Two key addiction constructs pose challenges when extending animal work to the human domain. In animal models, stages of addiction are typically short and precisely defined by behavior and physiology, appearing in a lockstep order. In humans, however, stages are longer and less clear-cut, with individuals shifting, in varying order, between abstention, moderate drinking and problematic use. Koob and colleagues essentially acknowledge this when they describe their three stages as interacting and repetitive, increasing in intensity over time (Koob and Le Moal, 2001). Because it is difficult to identify and track human stages precisely over long periods, researchers often consider people who are light drinkers, are heavy drinkers or have AUD to represent, respectively, increasingly severe stages of addiction. To further complicate the issue of stages, both in humans and laboratory animals, between-subject differences (e.g. stable tendencies to be depressed or anxious) could affect their pattern.
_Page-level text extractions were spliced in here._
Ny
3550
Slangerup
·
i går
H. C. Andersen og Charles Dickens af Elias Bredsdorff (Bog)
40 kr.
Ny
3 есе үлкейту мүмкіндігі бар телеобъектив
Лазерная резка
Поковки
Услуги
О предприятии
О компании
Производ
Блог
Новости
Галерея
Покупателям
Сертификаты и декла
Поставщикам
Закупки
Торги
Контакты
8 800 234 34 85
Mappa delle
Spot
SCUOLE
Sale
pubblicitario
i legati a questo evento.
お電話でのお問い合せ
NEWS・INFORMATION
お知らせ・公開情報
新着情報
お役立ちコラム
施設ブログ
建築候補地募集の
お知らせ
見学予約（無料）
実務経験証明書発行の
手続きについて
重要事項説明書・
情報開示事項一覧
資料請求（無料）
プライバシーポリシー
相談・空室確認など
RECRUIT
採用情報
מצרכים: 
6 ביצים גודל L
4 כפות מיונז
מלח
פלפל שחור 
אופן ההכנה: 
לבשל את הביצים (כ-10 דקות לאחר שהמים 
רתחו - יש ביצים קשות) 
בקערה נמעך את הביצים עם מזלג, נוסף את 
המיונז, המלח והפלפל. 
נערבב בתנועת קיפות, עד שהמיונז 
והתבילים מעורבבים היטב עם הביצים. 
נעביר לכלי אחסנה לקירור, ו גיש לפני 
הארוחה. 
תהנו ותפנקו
A second challenging construct found in both allostasis and incentive sensitization, is negative reinforcement, in which alcohol consumption is driven by its ability to alleviate aversive conditions. As noted above, aversive conditions emphasized differ between allostasis and incentive sensitization. More generally, negative reinforcement in human alcohol consumption encompasses phenomena that range widely in both content and intensity—for example, drinking to combat severe withdrawal or depression versus drinking to reduce mild anxiety—and their roles in the addiction process therefore might vary considerably. In animal studies, by necessity, researchers are more restricted in their ability to measure negative reinforcement and often employ withdrawal of alcohol to induce a presumed aversive state.
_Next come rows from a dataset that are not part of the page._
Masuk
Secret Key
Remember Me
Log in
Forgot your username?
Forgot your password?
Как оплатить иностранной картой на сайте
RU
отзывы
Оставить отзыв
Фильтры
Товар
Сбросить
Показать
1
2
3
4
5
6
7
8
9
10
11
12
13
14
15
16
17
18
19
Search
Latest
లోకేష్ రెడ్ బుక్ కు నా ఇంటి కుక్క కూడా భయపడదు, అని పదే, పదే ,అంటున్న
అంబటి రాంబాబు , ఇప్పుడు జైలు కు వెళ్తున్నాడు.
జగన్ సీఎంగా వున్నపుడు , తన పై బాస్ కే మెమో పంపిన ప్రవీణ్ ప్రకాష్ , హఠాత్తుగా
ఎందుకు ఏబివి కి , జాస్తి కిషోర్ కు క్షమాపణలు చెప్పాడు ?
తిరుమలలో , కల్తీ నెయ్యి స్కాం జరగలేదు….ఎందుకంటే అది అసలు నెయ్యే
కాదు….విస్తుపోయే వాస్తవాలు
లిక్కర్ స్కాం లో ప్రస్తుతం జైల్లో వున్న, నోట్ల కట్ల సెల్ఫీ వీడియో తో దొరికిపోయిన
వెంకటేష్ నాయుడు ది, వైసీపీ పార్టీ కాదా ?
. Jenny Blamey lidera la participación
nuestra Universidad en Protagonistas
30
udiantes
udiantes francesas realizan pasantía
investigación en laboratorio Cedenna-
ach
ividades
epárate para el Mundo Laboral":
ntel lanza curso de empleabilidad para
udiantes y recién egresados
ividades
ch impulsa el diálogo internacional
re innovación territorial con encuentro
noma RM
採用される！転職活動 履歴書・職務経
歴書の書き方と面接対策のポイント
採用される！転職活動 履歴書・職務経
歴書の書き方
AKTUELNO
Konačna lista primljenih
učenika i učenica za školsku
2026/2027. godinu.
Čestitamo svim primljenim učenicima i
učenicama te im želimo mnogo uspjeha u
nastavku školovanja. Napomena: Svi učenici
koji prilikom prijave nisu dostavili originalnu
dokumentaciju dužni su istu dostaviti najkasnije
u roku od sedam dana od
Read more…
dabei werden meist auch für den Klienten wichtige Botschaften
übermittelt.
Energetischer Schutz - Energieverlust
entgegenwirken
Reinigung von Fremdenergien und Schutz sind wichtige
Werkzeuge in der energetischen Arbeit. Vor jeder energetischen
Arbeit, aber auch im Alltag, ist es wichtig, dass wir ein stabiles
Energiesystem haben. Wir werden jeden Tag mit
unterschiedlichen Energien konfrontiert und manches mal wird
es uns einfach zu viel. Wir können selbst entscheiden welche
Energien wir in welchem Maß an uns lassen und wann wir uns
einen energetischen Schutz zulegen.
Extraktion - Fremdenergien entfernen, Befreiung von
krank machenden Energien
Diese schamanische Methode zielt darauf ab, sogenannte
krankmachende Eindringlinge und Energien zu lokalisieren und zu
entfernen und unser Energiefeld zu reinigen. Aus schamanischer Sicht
In this narrative review, we survey recent results from several prominent research groups that address alcohol addiction from a variety of perspectives. We focus largely, but not exclusively, on results relevant to allostasis and incentive sensitization, as examples of the translational challenges involved. The studies vary not only in their use of animal or human subjects, but in their timeframes (cross-sectional versus longitudinal) and the degree to which they focus on behavior, self-report and/or neurophysiology. The final section addresses the particular translational challenges involved in identifying genetic underpinnings of findings based on animal and human studies.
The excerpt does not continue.